1979 – 1982: Garage Bands & Punk House Parties
* Played anywhere that had an electrical outlet and a six-pack.
* Frequently paid in beer, pizza, and the occasional “borrowed” ashtray.
* Skills learned: tuning by ear (sort of), surviving feedback, and playing three chords with confidence.
1982 – 1990: The Swingin’ Cadillacs
Hired as a guitarist. Demoted/promoted to bass player after two weeks because:
1. I owned a bass.
2. No one else did.
Played biker bars, small-town festivals, and dives that could double as crime scenes.
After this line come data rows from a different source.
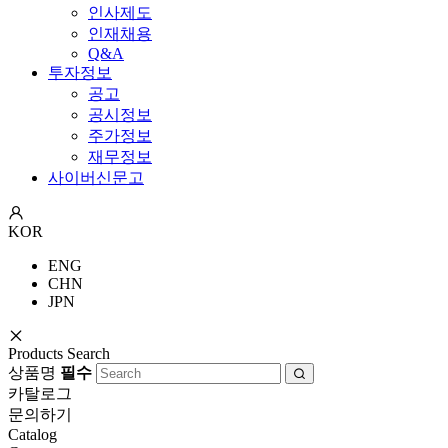
인사제도
인재채용
Q&A
투자정보
공고
공시정보
주가정보
재무정보
사이버신문고
KOR
ENG
CHN
JPN
Products Search
상품명
필수
카탈로그
문의하기
Catalog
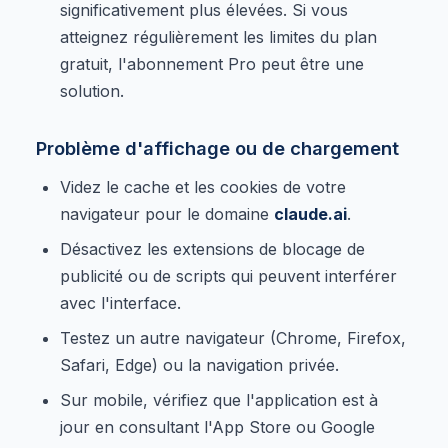
significativement plus élevées. Si vous
atteignez régulièrement les limites du plan
gratuit, l'abonnement Pro peut être une
solution.
Problème d'affichage ou de chargement
Videz le cache et les cookies de votre
navigateur pour le domaine
claude.ai
.
Désactivez les extensions de blocage de
publicité ou de scripts qui peuvent interférer
avec l'interface.
Testez un autre navigateur (Chrome, Firefox,
Safari, Edge) ou la navigation privée.
Sur mobile, vérifiez que l'application est à
jour en consultant l'App Store ou Google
Accidentally became a “working bassist” — basically the cockroach of the music world: can survive anywhere.
1984 – 1987: Weddings, Top 40 Bands, Etc.
Wore matching tuxedos and smiled through “Celebration” by Kool & the Gang.
Learned the phrase: “Play Mustang Sally or we riot.”
1986 – 1987: Rattlesnake Shake (a.k.a. The Starlings)
* Blues band in a town that didn’t know what to make of it.
* Played with Robbie Wells (formerly of Rachel Sweet's band) and Don Kakacik — whose voice could strip paint off a Chevy, whether it needed it or not.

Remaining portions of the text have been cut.